START THE INPUT
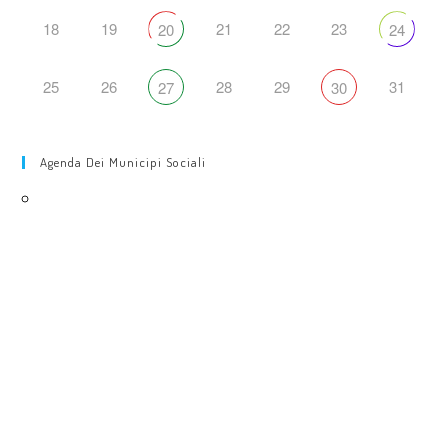
18
19
21
22
23
20
24
25
26
28
29
31
27
30
Agenda Dei Municipi Sociali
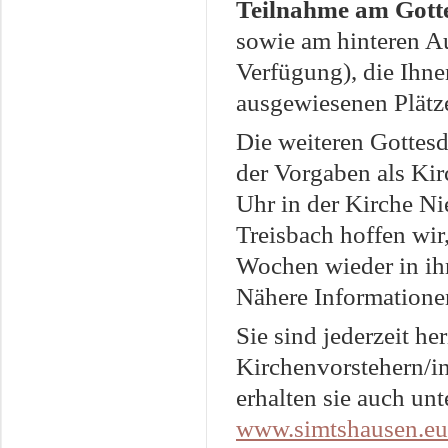
Teilnahme am Gotte
sowie am hinteren A
Verfügung), die Ihne
ausgewiesenen Plätz
Die weiteren Gottes
der Vorgaben als Kir
Uhr in der Kirche Ni
Treisbach hoffen wir
Wochen wieder in ihr
Nähere Informationen
Sie sind jederzeit he
Kirchenvorstehern/i
erhalten sie auch un
www.simtshausen.eu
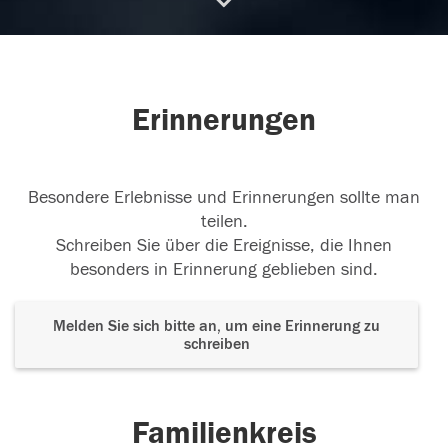
01.02.2018
Erinnerungen
29.01.2018
Besondere Erlebnisse und Erinnerungen sollte man
teilen.
Schreiben Sie über die Ereignisse, die Ihnen
besonders in Erinnerung geblieben sind.
Melden Sie sich bitte an, um eine Erinnerung zu
schreiben
Familienkreis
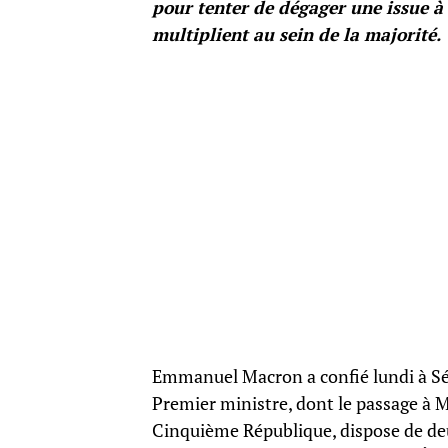
pour tenter de dégager une issue à l
multiplient au sein de la majorité.
Emmanuel Macron a confié lundi à Sé
Premier ministre, dont le passage à Ma
Cinquième République, dispose de deu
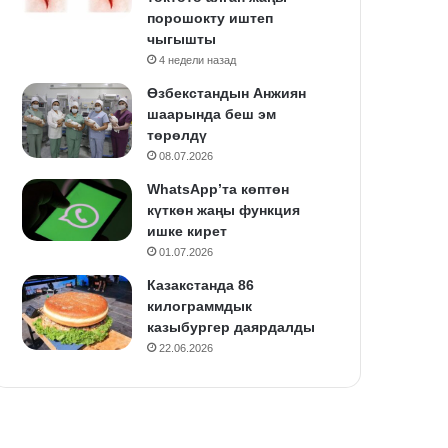
порошокту иштеп
чыгышты
4 недели назад
Өзбекстандын Анжиян
шаарында беш эм
төрөлдү
08.07.2026
WhatsApp’та көптөн
күткөн жаңы функция
ишке кирет
01.07.2026
Казакстанда 86
килограммдык
казыбургер даярдалды
22.06.2026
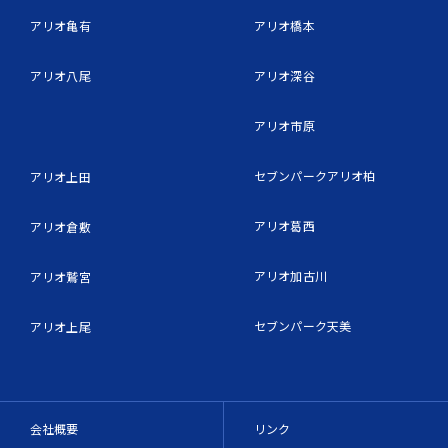
アリオ亀有
アリオ橋本
アリオ八尾
アリオ深谷
アリオ市原
セブンパークアリオ柏
アリオ上田
アリオ葛西
アリオ倉敷
アリオ加古川
アリオ鷲宮
セブンパーク天美
アリオ上尾
会社概要
リンク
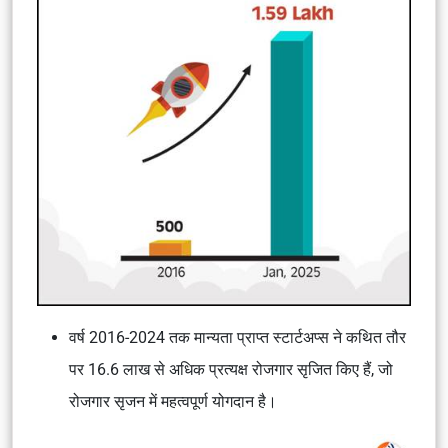
वर्ष 2016-2024 तक मान्यता प्राप्त स्टार्टअप्स ने कथित तौर
पर 16.6 लाख से अधिक प्रत्यक्ष रोजगार सृजित किए हैं, जो
रोजगार सृजन में महत्वपूर्ण योगदान है।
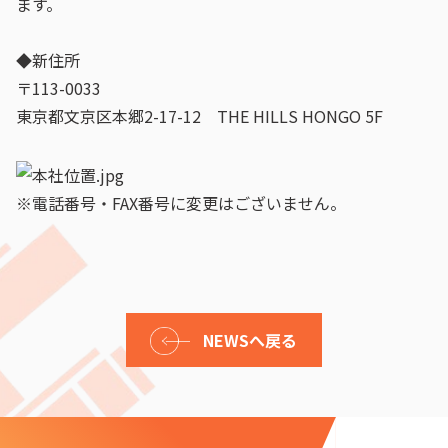
ます。
◆新住所
〒113-0033
東京都文京区本郷2-17-12 THE HILLS HONGO 5F
※電話番号・FAX番号に変更はございません。
NEWSへ戻る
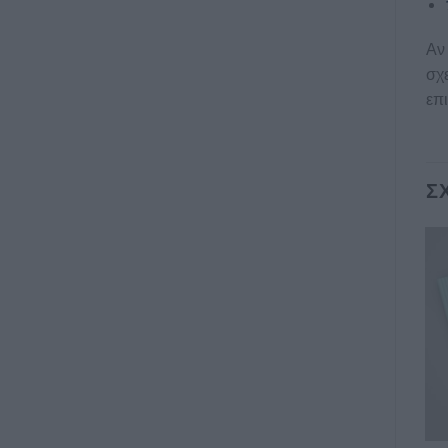
Αν 
σχε
επι
Σ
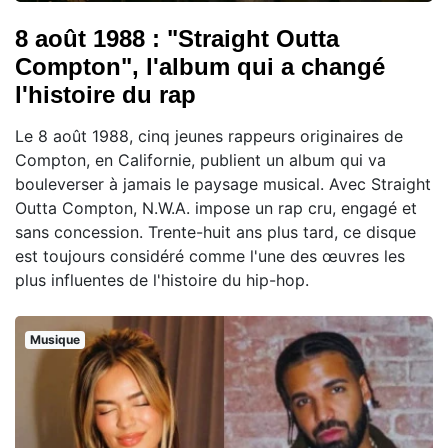
8 août 1988 : "Straight Outta
Compton", l'album qui a changé
l'histoire du rap
Le 8 août 1988, cinq jeunes rappeurs originaires de
Compton, en Californie, publient un album qui va
bouleverser à jamais le paysage musical. Avec Straight
Outta Compton, N.W.A. impose un rap cru, engagé et
sans concession. Trente-huit ans plus tard, ce disque
est toujours considéré comme l'une des œuvres les
plus influentes de l'histoire du hip-hop.
Musique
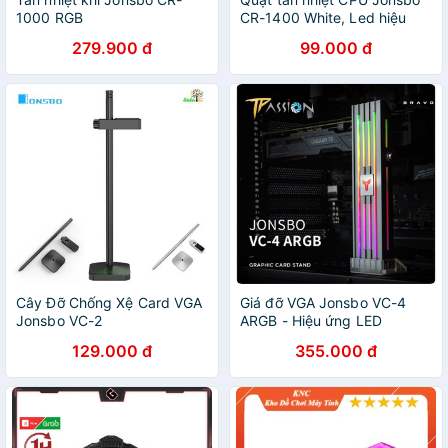
1000 RGB
CR-1400 White, Led hiệu
ứng tự động chuyển màu, 4
279.900 đ
99.000 đ
ống đồng tản nhiệt
Cây Đỡ Chống Xệ Card VGA
Giá đỡ VGA Jonsbo VC-4
Jonsbo VC-2
ARGB - Hiệu ứng LED
Addressable RGB màu
129.000 đ
355.000 đ
rainbow rực rỡ, cây chống
card màn hình thép chắc
chắn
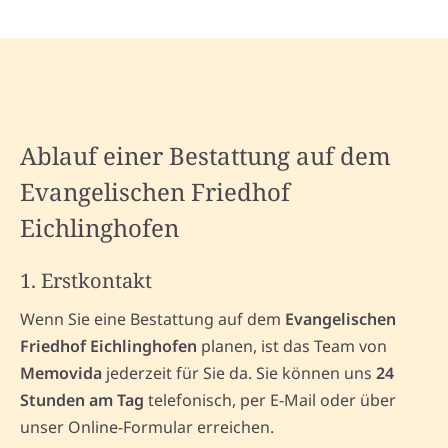
Ablauf einer Bestattung auf dem
Evangelischen Friedhof
Eichlinghofen
1. Erstkontakt
Wenn Sie eine Bestattung auf dem
Evangelischen
Friedhof Eichlinghofen
planen, ist das Team von
Memovida
jederzeit für Sie da. Sie können uns
24
Stunden am Tag
telefonisch, per E-Mail oder über
unser Online-Formular erreichen.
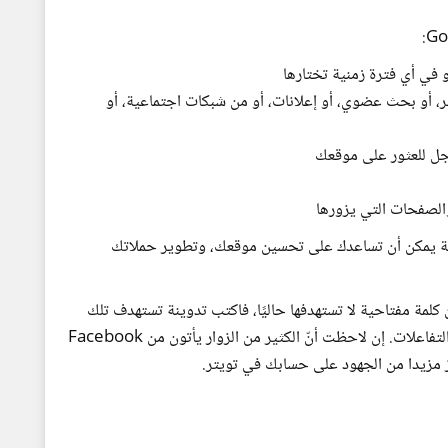
و في أي فترة زمنية تختارها
خر، أو بحث عضوي، أو إعلانات، أو من شبكات اجتماعية، أو
وجل للعثور على موقعك
الصفحات التي يزورها
يوية يمكن أن تساعدك على تحسين موقعك، وتطوير حملاتك
لمة مفتاحية لا تستهدفها حاليًا، فاكتب تدوينة تستهدف تلك
الكلمة المفتاحية، وسترى نموًا كبيرا في عدد الزيارات والتفاعلات. إن لاحظت أنّ الكثير من الزوار يأتون من Facebook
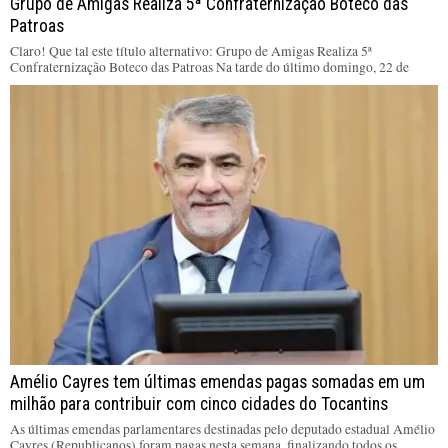
Grupo de Amigas Realiza 5ª Confraternização Boteco das
Patroas
Claro! Que tal este título alternativo: Grupo de Amigas Realiza 5ª
Confraternização Boteco das Patroas Na tarde do último domingo, 22 de
Amélio Cayres tem últimas emendas pagas somadas em um
milhão para contribuir com cinco cidades do Tocantins
As últimas emendas parlamentares destinadas pelo deputado estadual Amélio
Cayres (Republicanos) foram pagas nesta semana, finalizando todos os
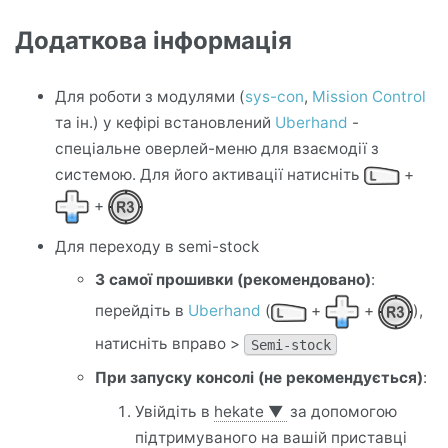
Додаткова інформація
Для роботи з модулями (
sys-con
,
Mission Control
та ін.) у кефірі встановлений
Uberhand
-
спеціальне оверлей-меню для взаємодії з
системою. Для його активації натисніть
+
+
Для переходу в semi-stock
З самої прошивки (рекомендовано)
:
перейдіть в
Uberhand
(
+
+
),
натисніть вправо >
Semi-stock
При запуску консолі (не рекомендується)
:
Увійдіть в
hekate
▼
за допомогою
підтримуваного на вашій приставці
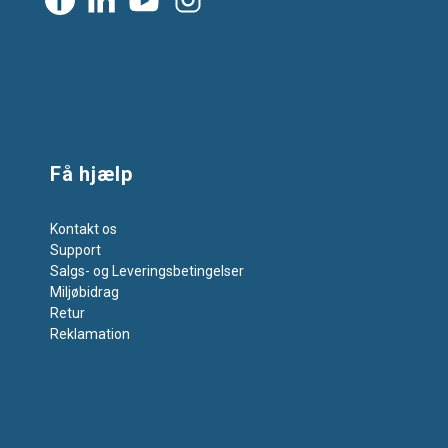
Få hjælp
Kontakt os
Support
Salgs- og Leveringsbetingelser
Miljøbidrag
Retur
Reklamation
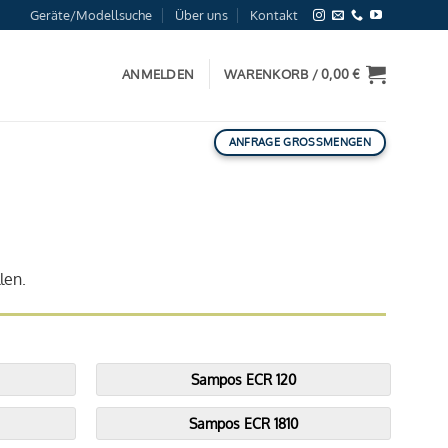
Geräte/Modellsuche
Über uns
Kontakt
ANMELDEN
WARENKORB /
0,00
€
ANFRAGE GROSSMENGEN
len.
Sampos ECR 120
Sampos ECR 1810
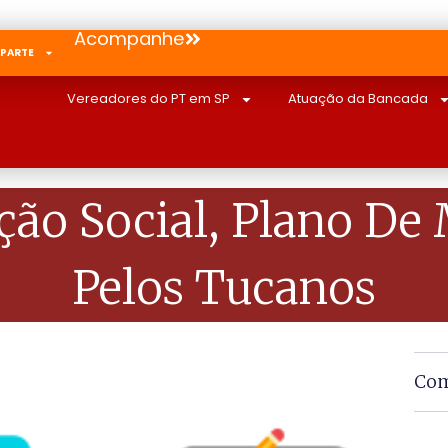
Acompanhe
 PARTE
Vereadores do PT em SP
Atuação da Bancada
ção Social, Plano De
Pelos Tucanos
Com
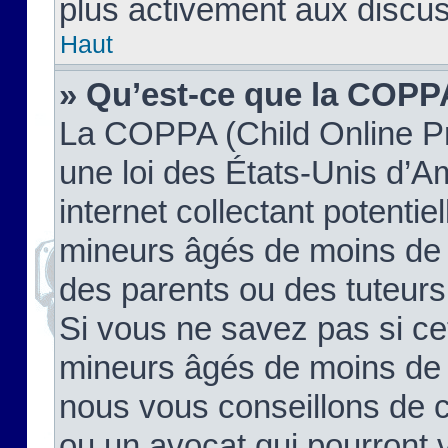
plus activement aux discus
Haut
» Qu’est-ce que la COPP
La COPPA (Child Online Pr
une loi des États-Unis d’
internet collectant potenti
mineurs âgés de moins de 
des parents ou des tuteur
Si vous ne savez pas si ce
mineurs âgés de moins de 1
nous vous conseillons de co
ou un avocat qui pourront 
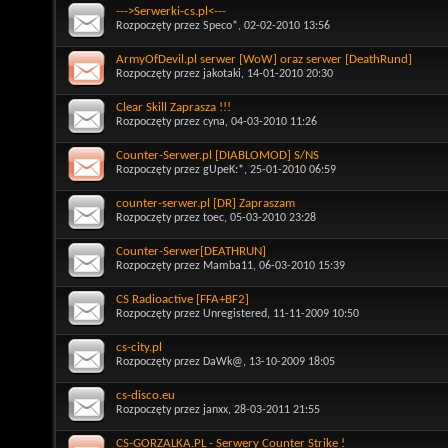
--->Serwerki-cs.pl<---
Rozpoczęty przez
Speco*
, 02-02-2010 13:56
ArmyOfDevil.pl serwer [WoW] oraz serwer [DeathRund]
Rozpoczęty przez
jakotaki
, 14-01-2010 20:30
Clear Skill Zaprasza !!!
Rozpoczęty przez
cyna
, 04-03-2010 11:26
Counter-Serwer.pl [DIABLOMOD] S/NS
Rozpoczęty przez
gUpeK:*
, 25-01-2010 06:59
counter-serwer.pl [DR] Zapraszam
Rozpoczęty przez
toec
, 05-03-2010 23:28
Counter-Serwer[DEATHRUN]
Rozpoczęty przez
Mamba11
, 06-03-2010 15:39
CS Radioactive [FFA+BF2]
Rozpoczęty przez
Unregistered
, 11-11-2009 10:50
cs-city.pl
Rozpoczęty przez
DaWk@
, 13-10-2009 18:05
cs-disco.eu
Rozpoczęty przez
janxx
, 28-03-2011 21:55
CS-GORZALKA.PL - Serwery Counter Strike !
END THE INPUT
§ **PROMPT**:
Reproduce every line in the records above that contains the word "Outta".

§ **ANSWER SECTION**:
8 août 1988 : "Straight Outta
Outta Compton, N.W.A. impose un rap cru, engagé et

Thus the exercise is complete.